Cela est d'autant plus important que le comportement de cette enfant montre qu'elle est consciente de vos difficultés à gérer seule votre famille. A travers vos difficultés, elle s'interroge sans doute sur son avenir de femme et de mère, craignant de reproduire le même schéma que le vôtre et se sentant impuissante à vous soulager dans votre tâche. D'autre part, pour pallier l'absence de son père et structurer sa personnalité féminine, il serait bon qu'elle trouve un substitut masculin qui fasse autorité et qui pourrait être un grand père, un oncle, un responsable spirituel ou autre. Peut-être pourriez-vous confier de temps en temps votre fille à une famille amie, où se trouve un «vrai» chef de famille qui remplisse le mieux possible son rôle de mari et de père. Votre fille aurait ainsi une référence et pourrait élaborer, dans sa tête, une image de famille possible pour son avenir personnel.

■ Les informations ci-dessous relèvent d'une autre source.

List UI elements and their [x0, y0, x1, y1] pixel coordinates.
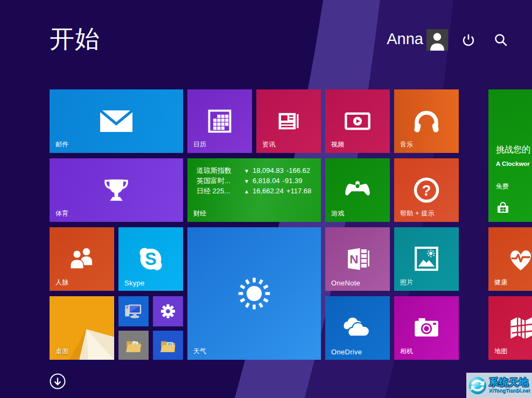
tile-photos[interactable]: 照片 — [394, 227, 459, 291]
avatar[interactable] — [426, 29, 448, 51]
tile-help-tips[interactable]: ? 帮助 + 提示 — [394, 158, 459, 222]
tile-label: 帮助 + 提示 — [400, 209, 435, 218]
tile-health[interactable]: 健康 — [488, 227, 532, 291]
tile-label: 人脉 — [55, 278, 69, 287]
store-game-price: 免费 — [496, 182, 509, 191]
tile-news[interactable]: 资讯 — [256, 89, 321, 153]
envelope-icon — [50, 89, 183, 153]
tile-onenote[interactable]: N OneNote — [325, 227, 390, 291]
stock-list: 道琼斯指数▼18,094.83-166.62 英国富时...▼6,818.04-… — [197, 166, 311, 197]
tile-mail[interactable]: 邮件 — [50, 89, 183, 153]
svg-text:?: ? — [422, 182, 431, 199]
search-icon — [494, 33, 508, 47]
expand-apps-button[interactable] — [50, 373, 66, 389]
page-title: 开始 — [50, 23, 100, 56]
tile-label: 相机 — [400, 347, 414, 356]
watermark-text: 系统天地 XiTongTianDi.net — [489, 378, 530, 393]
watermark-title: 系统天地 — [489, 378, 530, 388]
store-bag-icon — [496, 200, 510, 217]
tile-games[interactable]: 游戏 — [325, 158, 390, 222]
stock-row: 道琼斯指数▼18,094.83-166.62 — [197, 166, 311, 176]
tile-label: 音乐 — [400, 140, 414, 149]
tile-label: OneDrive — [331, 348, 362, 356]
gear-icon — [153, 296, 183, 326]
watermark-url: XiTongTianDi.net — [489, 388, 530, 393]
computer-icon — [118, 296, 149, 326]
tile-label: 视频 — [331, 140, 345, 149]
tile-documents-folder[interactable] — [118, 331, 149, 360]
tile-desktop[interactable]: 桌面 — [50, 296, 114, 360]
tile-onedrive[interactable]: OneDrive — [325, 296, 390, 360]
tile-label: 资讯 — [262, 140, 276, 149]
tile-maps[interactable]: 地图 — [488, 296, 532, 360]
tile-pc-settings[interactable] — [153, 296, 183, 326]
tile-calendar[interactable]: 日历 — [187, 89, 252, 153]
user-name: Anna — [334, 30, 423, 48]
svg-text:S: S — [145, 249, 157, 269]
user-silhouette-icon — [426, 29, 448, 51]
start-screen: 开始 Anna 邮件 — [0, 0, 532, 398]
tile-label: 地图 — [494, 347, 508, 356]
tile-label: OneNote — [331, 279, 360, 287]
tile-skype[interactable]: S Skype — [118, 227, 183, 291]
svg-text:N: N — [349, 253, 358, 266]
tile-weather[interactable]: 天气 — [187, 227, 321, 360]
tile-label: 财经 — [193, 209, 207, 218]
tile-music[interactable]: 音乐 — [394, 89, 459, 153]
tile-people[interactable]: 人脉 — [50, 227, 114, 291]
tile-finance[interactable]: 道琼斯指数▼18,094.83-166.62 英国富时...▼6,818.04-… — [187, 158, 321, 222]
tile-label: Skype — [124, 279, 145, 287]
tile-label: 桌面 — [55, 347, 69, 356]
tile-label: 天气 — [193, 347, 207, 356]
folder-pictures-icon — [153, 331, 183, 360]
tile-store-game[interactable]: 挑战您的 A Clockwor 免费 — [488, 89, 532, 222]
tile-pictures-folder[interactable] — [153, 331, 183, 360]
tile-label: 健康 — [494, 278, 508, 287]
power-icon — [461, 33, 475, 47]
folder-documents-icon — [118, 331, 149, 360]
stock-row: 英国富时...▼6,818.04-91.39 — [197, 176, 311, 186]
tile-this-pc[interactable] — [118, 296, 149, 326]
tile-label: 体育 — [55, 209, 69, 218]
search-button[interactable] — [494, 33, 508, 47]
down-arrow-icon — [50, 373, 66, 389]
tile-label: 邮件 — [55, 140, 69, 149]
stock-row: 日经 225...▲16,662.24+117.68 — [197, 186, 311, 197]
tile-label: 日历 — [193, 140, 207, 149]
watermark: 系统天地 XiTongTianDi.net — [466, 373, 532, 398]
store-game-title: 挑战您的 — [496, 144, 530, 156]
tile-label: 照片 — [400, 278, 414, 287]
tile-sports[interactable]: 体育 — [50, 158, 183, 222]
tile-video[interactable]: 视频 — [325, 89, 390, 153]
tile-camera[interactable]: 相机 — [394, 296, 459, 360]
power-button[interactable] — [461, 33, 475, 47]
tile-label: 游戏 — [331, 209, 345, 218]
trophy-icon — [50, 158, 183, 222]
sun-icon — [187, 227, 321, 360]
store-game-subtitle: A Clockwor — [496, 160, 530, 167]
watermark-logo-icon — [468, 376, 487, 395]
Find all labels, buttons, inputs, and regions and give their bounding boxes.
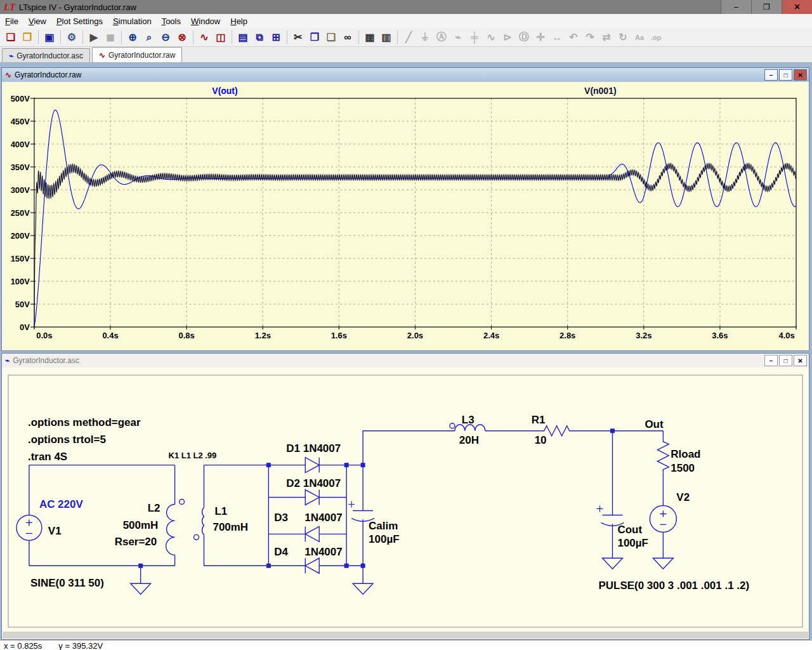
waveform-plot[interactable]: V(out)V(n001) 0V50V100V150V200V250V300V3… (3, 82, 808, 350)
waveform-pane[interactable]: V(out)V(n001) 0V50V100V150V200V250V300V3… (3, 82, 808, 350)
rload-value-label[interactable]: 1500 (671, 462, 695, 474)
print-icon[interactable]: ▦ (362, 30, 377, 45)
d1-label[interactable]: D1 1N4007 (286, 442, 341, 454)
l1-name-label[interactable]: L1 (214, 505, 227, 517)
cut-icon[interactable]: ✂ (291, 30, 306, 45)
zoom-out-icon[interactable]: ⊖ (158, 30, 173, 45)
schematic-minimize-button[interactable]: – (764, 355, 778, 366)
l1-value-label[interactable]: 700mH (213, 521, 248, 533)
place-net-label-icon: Ⓐ (434, 30, 449, 45)
restore-button[interactable]: ❐ (751, 0, 782, 14)
menu-file[interactable]: File (0, 17, 23, 26)
l2-name-label[interactable]: L2 (148, 502, 160, 514)
plot-grid (34, 98, 796, 327)
tab-gyratorinductor.raw[interactable]: ∿GyratorInductor.raw (92, 47, 182, 63)
x-tick-label: 3.2s (636, 331, 652, 340)
zoom-full-extents-icon[interactable]: ⊗ (174, 30, 190, 45)
waveform-close-button[interactable]: ✕ (794, 69, 807, 81)
draw-wire-icon: ╱ (401, 30, 416, 45)
d4-label[interactable]: D4 1N4007 (274, 546, 342, 558)
l3-name-label[interactable]: L3 (462, 414, 475, 426)
menu-plot-settings[interactable]: Plot Settings (51, 17, 108, 26)
d3-label[interactable]: D3 1N4007 (274, 512, 342, 524)
cursor-y-readout: y = 395.32V (58, 641, 103, 650)
l2-value-label[interactable]: 500mH (123, 519, 159, 531)
y-tick-label: 150V (11, 254, 30, 263)
v1-comment-label[interactable]: AC 220V (39, 498, 84, 510)
control-panel-icon[interactable]: ⚙ (64, 30, 79, 45)
v1-value-label[interactable]: SINE(0 311 50) (30, 577, 104, 589)
r1-value-label[interactable]: 10 (535, 434, 547, 446)
cascade-windows-icon[interactable]: ⧉ (252, 30, 267, 45)
zoom-pan-icon[interactable]: ⌕ (141, 30, 157, 45)
l3-value-label[interactable]: 20H (459, 434, 479, 446)
menu-tools[interactable]: Tools (157, 17, 186, 26)
d2-label[interactable]: D2 1N4007 (286, 477, 341, 489)
y-tick-label: 450V (11, 117, 30, 126)
open-file-icon[interactable]: ❐ (20, 30, 35, 45)
close-button[interactable]: ✕ (782, 0, 812, 14)
paste-icon[interactable]: ❑ (324, 30, 339, 45)
waveform-window-title-bar[interactable]: ∿ GyratorInductor.raw – □ ✕ (2, 68, 809, 82)
menu-bar: FileViewPlot SettingsSimulationToolsWind… (0, 14, 812, 29)
spice-directive-tran[interactable]: .tran 4S (28, 451, 67, 463)
find-icon[interactable]: ∞ (340, 30, 355, 45)
run-simulation-icon[interactable]: ▶ (86, 30, 102, 45)
v2-name-label[interactable]: V2 (676, 492, 690, 504)
save-icon[interactable]: ▣ (42, 30, 57, 45)
v2-value-label[interactable]: PULSE(0 300 3 .001 .001 .1 .2) (599, 580, 750, 592)
schematic-maximize-button[interactable]: □ (779, 355, 792, 366)
schematic-window-title-bar[interactable]: ⌁ GyratorInductor.asc – □ ✕ (2, 354, 809, 368)
x-tick-label: 2.4s (483, 331, 499, 340)
legend-V(n001)[interactable]: V(n001) (584, 86, 616, 96)
l2-rser-label[interactable]: Rser=20 (115, 536, 157, 548)
out-net-label[interactable]: Out (645, 418, 664, 430)
tile-horizontal-icon[interactable]: ▤ (235, 30, 251, 45)
y-tick-label: 100V (11, 277, 30, 286)
trace-legend[interactable]: V(out)V(n001) (212, 86, 616, 96)
tab-gyratorinductor.asc[interactable]: ⌁GyratorInductor.asc (2, 48, 90, 62)
menu-simulation[interactable]: Simulation (108, 17, 157, 26)
schematic-canvas[interactable]: .options method=gear .options trtol=5 .t… (3, 368, 808, 632)
toolbar: ❏❐▣⚙▶◼⊕⌕⊖⊗∿◫▤⧉⊞✂❐❑∞▦▥╱⏚Ⓐ⌁╪∿⊳Ⓓ✛↔↶↷⇄↻Aa.op (0, 28, 812, 47)
menu-view[interactable]: View (23, 17, 51, 26)
coupling-directive[interactable]: K1 L1 L2 .99 (169, 451, 217, 460)
menu-window[interactable]: Window (186, 17, 225, 26)
calim-name-label[interactable]: Calim (369, 520, 398, 532)
schematic-window-title: GyratorInductor.asc (13, 356, 79, 365)
y-tick-label: 200V (11, 231, 30, 241)
axis-tick-labels: 0V50V100V150V200V250V300V350V400V450V500… (11, 94, 795, 340)
undo-icon: ↶ (566, 30, 581, 45)
print-preview-icon[interactable]: ▥ (379, 30, 394, 45)
cout-name-label[interactable]: Cout (617, 524, 642, 536)
waveform-maximize-button[interactable]: □ (779, 69, 792, 81)
legend-V(out)[interactable]: V(out) (212, 86, 237, 96)
status-bar: x = 0.825s y = 395.32V (0, 640, 812, 650)
menu-help[interactable]: Help (225, 17, 252, 26)
toolbar-separator (121, 30, 122, 44)
schematic-drawing[interactable]: .options method=gear .options trtol=5 .t… (3, 368, 808, 632)
y-tick-label: 300V (11, 185, 30, 195)
cursor-x-readout: x = 0.825s (4, 641, 42, 650)
r1-name-label[interactable]: R1 (532, 414, 546, 426)
waveform-minimize-button[interactable]: – (764, 69, 778, 81)
schematic-close-button[interactable]: ✕ (794, 355, 807, 366)
minimize-button[interactable]: – (721, 0, 751, 14)
spice-directive-method[interactable]: .options method=gear (28, 416, 141, 428)
x-tick-label: 0.4s (102, 331, 118, 340)
tile-vertical-icon[interactable]: ⊞ (268, 30, 284, 45)
y-tick-label: 50V (15, 300, 30, 309)
copy-icon[interactable]: ❐ (307, 30, 322, 45)
new-schematic-icon[interactable]: ❏ (3, 30, 18, 45)
v1-name-label[interactable]: V1 (48, 525, 62, 537)
cout-value-label[interactable]: 100µF (617, 537, 648, 549)
calim-value-label[interactable]: 100µF (369, 533, 399, 545)
zoom-in-icon[interactable]: ⊕ (125, 30, 140, 45)
waveform-window: ∿ GyratorInductor.raw – □ ✕ V(out)V(n001… (1, 67, 809, 351)
toolbar-separator (358, 30, 359, 44)
place-diode-icon: ⊳ (500, 30, 515, 45)
rload-name-label[interactable]: Rload (671, 448, 700, 460)
spice-directive-trtol[interactable]: .options trtol=5 (28, 434, 106, 446)
autorange-y-axis-icon[interactable]: ∿ (197, 30, 212, 45)
plot-settings-icon[interactable]: ◫ (213, 30, 228, 45)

Profitez du privilège que vous avez de faire partie de la famille dont Dieu est le Père (Eph. 2, 19 et 3, 15), pour vous faire aider, soutenir, écouter sans avoir honte ni de votre situation familiale, car Dieu en est le Maître et veut l'utiliser pour Sa gloire, ni de votre demande d'aide. En retour vous trouverez sans doute les occasions d'apporter votre aide à quiconque en aura besoin, car les situations difficiles développent des capacités de sensibilité, de volonté, d'ingéniosité précieuses à partager.